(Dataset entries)
☆ ☆ ☆ ☆ ☆ ☆ ☆

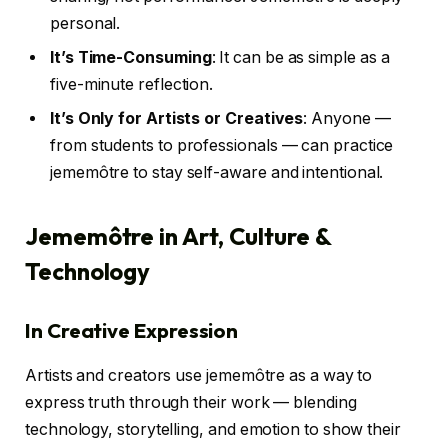
personal.
It’s Time-Consuming
: It can be as simple as a
five-minute reflection.
It’s Only for Artists or Creatives
: Anyone —
from students to professionals — can practice
jememôtre to stay self-aware and intentional.
Jememôtre in Art, Culture &
Technology
In Creative Expression
Artists and creators use jememôtre as a way to
express truth through their work — blending
technology, storytelling, and emotion to show their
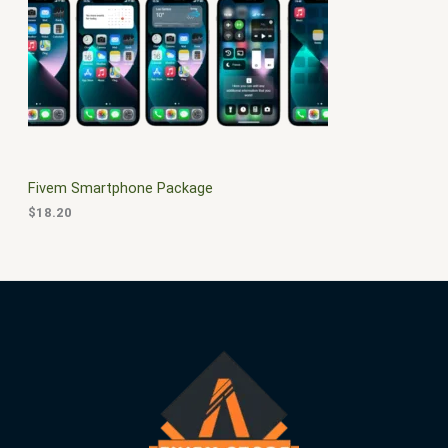
$
0
3
.
S
0
0
.
0
A
0
.
0
L
.
E
Fivem Smartphone Package
$
18.20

☆ ☆ ☆ ☆ ☆ ☆ ☆

TASK STATEMENT:
Although the records contain pictures, only the text should be copied, exactly as it stands.

SOLVED EXERCISE:
personal.
It’s Time-Consuming
: It can be as simple as a
five-minute reflection.
It’s Only for Artists or Creatives
: Anyone —
from students to professionals — can practice
jememôtre to stay self-aware and intentional.
Jememôtre in Art, Culture &
Technology
In Creative Expression
Artists and creators use jememôtre as a way to
express truth through their work — blending
technology, storytelling, and emotion to show their
$
0
3
.
S
0
0
.
0
A
0
.
0
L
.
E
Fivem Smartphone Package
$
18.20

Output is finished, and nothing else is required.